____ Source records
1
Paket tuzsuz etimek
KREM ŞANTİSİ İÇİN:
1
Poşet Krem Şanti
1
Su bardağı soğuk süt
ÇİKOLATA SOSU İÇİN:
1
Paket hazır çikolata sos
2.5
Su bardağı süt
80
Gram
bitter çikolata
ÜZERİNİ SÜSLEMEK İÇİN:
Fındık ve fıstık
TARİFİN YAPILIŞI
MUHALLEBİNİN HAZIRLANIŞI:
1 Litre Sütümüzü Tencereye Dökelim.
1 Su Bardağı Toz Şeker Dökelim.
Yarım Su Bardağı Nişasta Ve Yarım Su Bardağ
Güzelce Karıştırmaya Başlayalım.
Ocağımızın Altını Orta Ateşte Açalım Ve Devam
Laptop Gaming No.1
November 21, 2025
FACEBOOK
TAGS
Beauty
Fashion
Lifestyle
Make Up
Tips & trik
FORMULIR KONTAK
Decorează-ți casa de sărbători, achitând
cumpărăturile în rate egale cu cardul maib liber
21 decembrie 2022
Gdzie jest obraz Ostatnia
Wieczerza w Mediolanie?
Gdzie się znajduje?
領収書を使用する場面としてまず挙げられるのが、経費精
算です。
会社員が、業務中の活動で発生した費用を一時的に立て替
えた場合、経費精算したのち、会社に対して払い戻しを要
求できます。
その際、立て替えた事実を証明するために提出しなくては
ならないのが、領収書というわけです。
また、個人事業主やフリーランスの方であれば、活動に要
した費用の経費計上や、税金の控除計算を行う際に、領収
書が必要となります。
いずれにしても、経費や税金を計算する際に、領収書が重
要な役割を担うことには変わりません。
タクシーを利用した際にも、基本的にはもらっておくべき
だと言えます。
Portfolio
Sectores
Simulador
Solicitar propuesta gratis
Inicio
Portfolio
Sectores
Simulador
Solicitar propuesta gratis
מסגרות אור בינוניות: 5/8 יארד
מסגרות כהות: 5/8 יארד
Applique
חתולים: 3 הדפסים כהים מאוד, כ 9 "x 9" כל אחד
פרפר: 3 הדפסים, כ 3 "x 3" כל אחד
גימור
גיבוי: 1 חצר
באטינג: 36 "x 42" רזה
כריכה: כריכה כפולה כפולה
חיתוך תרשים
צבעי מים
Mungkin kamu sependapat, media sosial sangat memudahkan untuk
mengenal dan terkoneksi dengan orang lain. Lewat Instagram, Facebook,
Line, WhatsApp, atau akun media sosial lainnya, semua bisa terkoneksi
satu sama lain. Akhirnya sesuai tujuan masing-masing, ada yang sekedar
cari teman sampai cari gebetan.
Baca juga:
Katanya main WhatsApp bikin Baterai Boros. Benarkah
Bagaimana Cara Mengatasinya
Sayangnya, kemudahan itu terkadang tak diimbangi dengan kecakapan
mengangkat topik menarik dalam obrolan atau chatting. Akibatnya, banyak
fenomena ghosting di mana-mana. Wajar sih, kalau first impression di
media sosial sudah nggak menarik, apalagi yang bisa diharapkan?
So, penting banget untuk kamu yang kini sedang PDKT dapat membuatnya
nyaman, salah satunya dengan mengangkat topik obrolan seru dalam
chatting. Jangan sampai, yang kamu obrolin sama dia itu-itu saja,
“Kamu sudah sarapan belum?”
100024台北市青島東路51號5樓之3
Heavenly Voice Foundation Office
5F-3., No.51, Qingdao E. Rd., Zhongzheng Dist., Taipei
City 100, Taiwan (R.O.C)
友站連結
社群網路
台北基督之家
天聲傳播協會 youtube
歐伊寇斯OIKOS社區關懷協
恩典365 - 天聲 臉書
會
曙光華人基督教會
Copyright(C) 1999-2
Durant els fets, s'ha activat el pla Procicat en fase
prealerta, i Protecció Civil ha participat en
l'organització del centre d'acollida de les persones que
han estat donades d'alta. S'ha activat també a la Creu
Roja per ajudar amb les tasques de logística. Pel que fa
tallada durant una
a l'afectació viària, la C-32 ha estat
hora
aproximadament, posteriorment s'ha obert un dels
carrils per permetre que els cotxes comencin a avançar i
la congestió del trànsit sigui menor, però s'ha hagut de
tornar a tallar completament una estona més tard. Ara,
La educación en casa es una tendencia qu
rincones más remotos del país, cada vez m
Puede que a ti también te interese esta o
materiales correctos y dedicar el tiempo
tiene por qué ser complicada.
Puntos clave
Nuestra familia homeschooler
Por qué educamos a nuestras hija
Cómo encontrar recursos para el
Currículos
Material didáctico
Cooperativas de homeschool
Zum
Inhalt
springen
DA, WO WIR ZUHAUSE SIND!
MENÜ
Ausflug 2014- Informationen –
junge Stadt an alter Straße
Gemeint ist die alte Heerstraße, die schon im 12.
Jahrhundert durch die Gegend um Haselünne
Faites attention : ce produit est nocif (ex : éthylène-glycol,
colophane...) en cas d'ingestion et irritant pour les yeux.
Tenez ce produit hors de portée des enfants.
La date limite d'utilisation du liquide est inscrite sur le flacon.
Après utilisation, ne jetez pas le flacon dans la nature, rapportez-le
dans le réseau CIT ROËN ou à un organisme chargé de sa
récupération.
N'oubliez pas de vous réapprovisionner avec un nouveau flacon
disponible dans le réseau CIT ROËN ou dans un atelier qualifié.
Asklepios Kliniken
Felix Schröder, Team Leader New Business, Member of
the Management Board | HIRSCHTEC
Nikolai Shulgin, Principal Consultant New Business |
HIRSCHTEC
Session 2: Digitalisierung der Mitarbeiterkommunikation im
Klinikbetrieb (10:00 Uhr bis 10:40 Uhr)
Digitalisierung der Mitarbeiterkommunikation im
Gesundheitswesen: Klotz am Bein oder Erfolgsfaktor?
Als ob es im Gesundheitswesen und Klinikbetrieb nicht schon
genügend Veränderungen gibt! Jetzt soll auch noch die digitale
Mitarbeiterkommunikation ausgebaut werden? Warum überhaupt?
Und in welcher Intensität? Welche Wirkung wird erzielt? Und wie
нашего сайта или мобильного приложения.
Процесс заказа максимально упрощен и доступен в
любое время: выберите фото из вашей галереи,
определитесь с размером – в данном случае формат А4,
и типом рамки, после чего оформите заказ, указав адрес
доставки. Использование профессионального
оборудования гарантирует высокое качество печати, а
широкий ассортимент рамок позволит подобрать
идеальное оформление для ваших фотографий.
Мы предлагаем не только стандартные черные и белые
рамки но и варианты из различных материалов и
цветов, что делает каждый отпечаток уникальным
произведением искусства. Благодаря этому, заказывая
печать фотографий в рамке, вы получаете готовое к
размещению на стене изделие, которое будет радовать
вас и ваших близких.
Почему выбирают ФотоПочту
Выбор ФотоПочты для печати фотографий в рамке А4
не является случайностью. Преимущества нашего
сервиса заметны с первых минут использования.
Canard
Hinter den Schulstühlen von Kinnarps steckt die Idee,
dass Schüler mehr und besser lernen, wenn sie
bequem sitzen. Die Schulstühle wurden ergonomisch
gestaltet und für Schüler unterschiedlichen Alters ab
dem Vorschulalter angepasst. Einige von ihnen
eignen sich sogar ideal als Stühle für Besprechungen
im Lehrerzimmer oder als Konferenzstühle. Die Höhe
________
> _Directions_
Retype word for word everything in the listing above from the line that holds "aproximadament, posteriorment s'ha" down to the line that holds "junge Stadt an alter Straße". Keep both end lines and leave out the rest.

> _The answer_
aproximadament, posteriorment s'ha obert un dels
carrils per permetre que els cotxes comencin a avançar i
la congestió del trànsit sigui menor, però s'ha hagut de
tornar a tallar completament una estona més tard. Ara,
La educación en casa es una tendencia qu
rincones más remotos del país, cada vez m
Puede que a ti también te interese esta o
materiales correctos y dedicar el tiempo
tiene por qué ser complicada.
Puntos clave
Nuestra familia homeschooler
Por qué educamos a nuestras hija
Cómo encontrar recursos para el
Currículos
Material didáctico
Cooperativas de homeschool
Zum
Inhalt
springen
DA, WO WIR ZUHAUSE SIND!
MENÜ
Ausflug 2014- Informationen –
junge Stadt an alter Straße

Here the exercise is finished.